The widow O’Bryan had her eye on Hank, but Hank was a bachelor confessed.
His job at the Double Halo A Ranch kept him busy, more than the rest.

Hank was not flirtatious. His life was the ranch and the cows.
He promised to stay a lone cowboy and never take the vows.

Marriage seemed like shackles, he couldn’t imagine the thrill.
But the widow O’Bryan would have her way. To her, Hank fit the bill.

She really didn’t know ole Hank. No matter, just the same.
‘Cuz to her he was available. Someday she’d wear his name.

Thanksgiving Day was coming. She would need to make a plan.
What could she do to make this cowboy want to be her man?

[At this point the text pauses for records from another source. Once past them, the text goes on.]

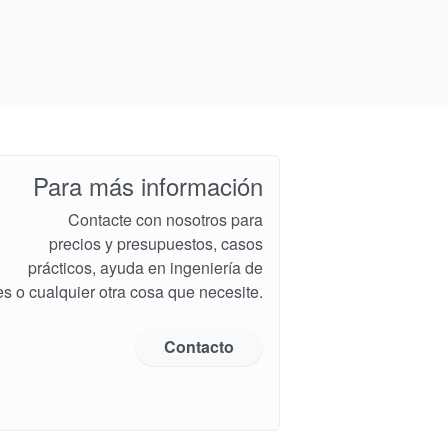
Para más información
Contacte con nosotros para
precios y presupuestos, casos
prácticos, ayuda en ingeniería de
es o cualquier otra cosa que necesite.
Contacto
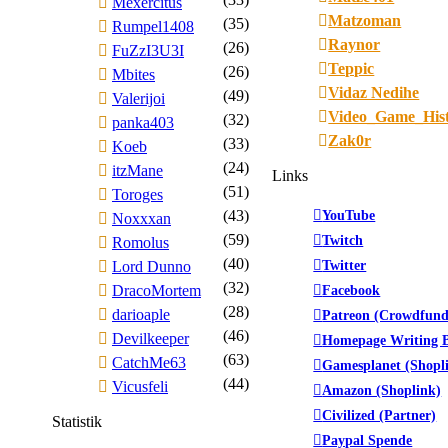
Mexercitus
Matzoman
(35)
Rumpel1408
Raynor
(26)
FuZzI3U3I
Teppic
(26)
Mbites
Vidaz Nedihe
(49)
Valerijoi
Video_Game_His
(32)
panka403
Zak0r
(33)
Koeb
(24)
itzMane
Links
(51)
Toroges
(43)
YouTube
Noxxxan
(59)
Twitch
Romolus
(40)
Twitter
Lord Dunno
(32)
DracoMortem
Facebook
(28)
darioaple
Patreon (Crowdfund
(46)
Devilkeeper
Homepage Writing B
(63)
CatchMe63
Gamesplanet (Shopl
(44)
Vicusfeli
Amazon (Shoplink)
Civilized (Partner)
Statistik
Paypal Spende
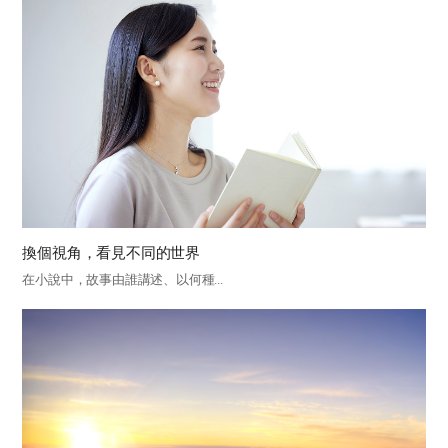
換個視角，看見不同的世界
在小說中，故事由誰講述、以何種...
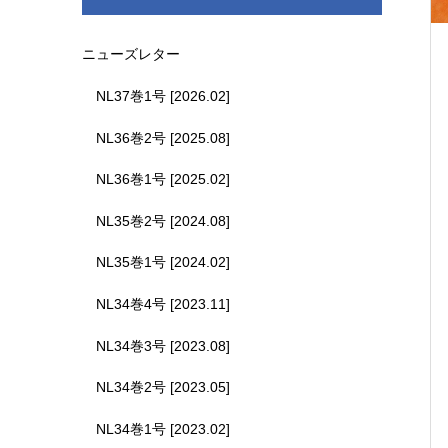
ニューズレター
NL37巻1号 [2026.02]
NL36巻2号 [2025.08]
NL36巻1号 [2025.02]
NL35巻2号 [2024.08]
NL35巻1号 [2024.02]
NL34巻4号 [2023.11]
NL34巻3号 [2023.08]
NL34巻2号 [2023.05]
NL34巻1号 [2023.02]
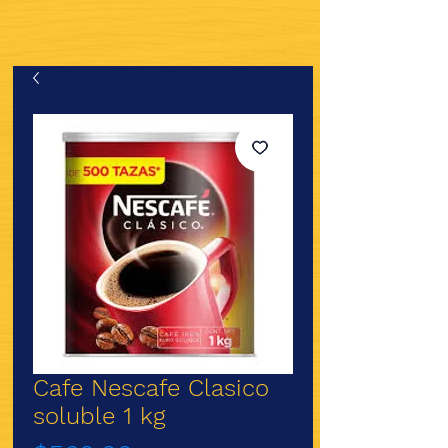
Cafe Nescafe Clasico
soluble 1 kg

She knew ole Hank wouldn’t pass a meal of turkey and pumpkin pie.
She would invite him over for dinner, then she’d snare this hunk of a guy.

Hank accepted her invite, reserved and cautious of course.
Thanksgiving Day arrived, so he saddled up his horse.

Now Hank was a man of punctual time. Early he did arrive.
He knew too well the widow’s scheme yet couldn’t pass pumpkin pie.

Hank attempted conversation, to the widow preoccupied.
She was sending word to a preacher who’d be persuaded to take her side.

The widow O’Bryan pulled from the shelf her favorite whiskey blend.
Then with confidence, she asked, “Join me for a drink, my friend?”

She knew too well a festive drink with Hank would have no ebb.
The cowboy was about to be in a certain widow’s web.

The widow wasn’t gonna let Hank’s whiskey glass run dry.
To get him here took all her wits. There weren’t any bigger fish to fry.

Hank ate a bite of turkey. It was marvelous to taste.
But the widow’s booze caused him to lose and left him one big waste.

As Hank woke up and cleared his head the widow placed the band.
He was a might confused about the gold ring on his hand.

Hank’s head was spinning when he heard a man’s voice in the room.
The clergy’s voice spoke out so clearly, “You may kiss the groom.”

Well, then he glimpsed the preacher who had promptly been dismissed.
He was sneaking out the back door with a fifty in his fist.

So if you’re the only bachelor at this next Thanksgiving meal.
And a preacher sits beside you, I’d stand up and turn to heel!